BACKGROUND: Obsessive-compulsive disorder (OCD) is one of the most disabling psychiatric disorders. Despite the available pharmacological and psychotherapeutic treatments, symptoms persist to a severe degree in a large n...BACKGROUND: Obsessive-compulsive disorder (OCD) is one of the most disabling psychiatric disorders. Despite the available pharmacological and psychotherapeutic treatments, symptoms persist to a severe degree in a large number of patients who are considered refractory to treatment. For some of them, deep brain stimulation (DBS) offers an appropriate therapeutic method. The purpose of this systematic review is to summarize the existing knowledge about the effectiveness of the stimulation of the bed nucleus of stria terminalis (BNST). MATERIALS AND METHODS: A thorough literature review regarding BNST DBS for the treatment of OCD was conducted. The following sequence ‘’ (Obsessive-Compulsive Disorder) OR (OCD)) AND ((Deep Brain Stimulation) OR (DBS)) AND ((Bed Nucleus of Stria Terminalis) OR (BNST)) ‘’ was used when searching in the two databases, MEDLINE and Scopus. RESULTS: In total, 8 studies were found after the application of the inclusion and exclusion criteria. Overall, 68 patients were included, with a mean age of surgery 41.2 years old. At the last follow-up, the mean reduction of the Yale-Brown Obsessive-Compulsive Scale (YBOCS) compared to baseline was 45.6% with a range across the studies of 38% to 53%. In total, 46 participants were considered responders.
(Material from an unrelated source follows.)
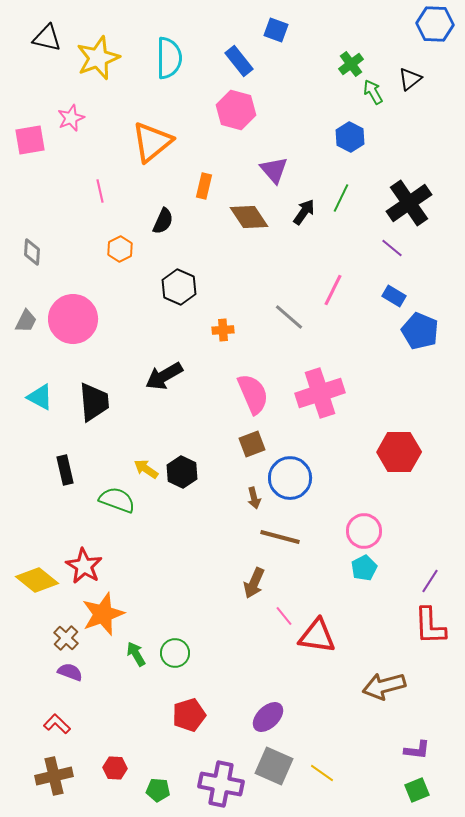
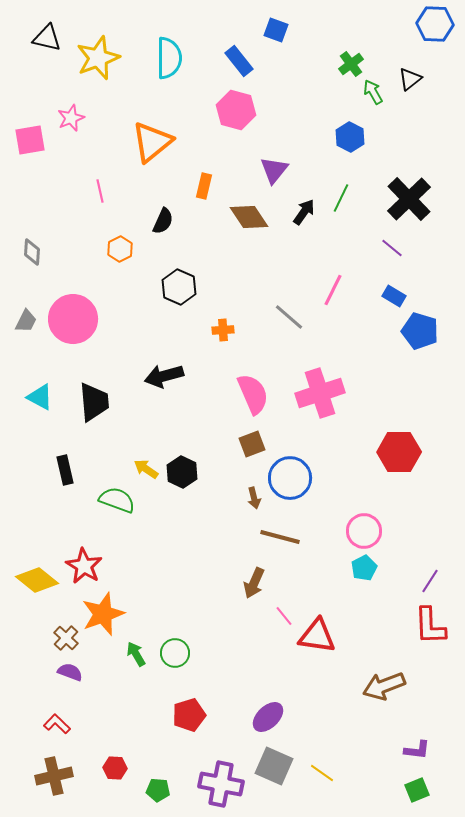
purple triangle at (274, 170): rotated 20 degrees clockwise
black cross at (409, 203): moved 4 px up; rotated 9 degrees counterclockwise
blue pentagon at (420, 331): rotated 6 degrees counterclockwise
black arrow at (164, 376): rotated 15 degrees clockwise
brown arrow at (384, 686): rotated 6 degrees counterclockwise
The median stimulation parameters were an amplitude of 4.7 V, a frequency of 130 Hz, and a pulse width of 129.2 µs. Finally, there was improvement of depressive and anxiety symptoms, as well as quality of life, without any significant cognitive impairment. CONCLUSION: DBS of the BNST in treatment-refractory OCD appears as a safe and effective treatment option.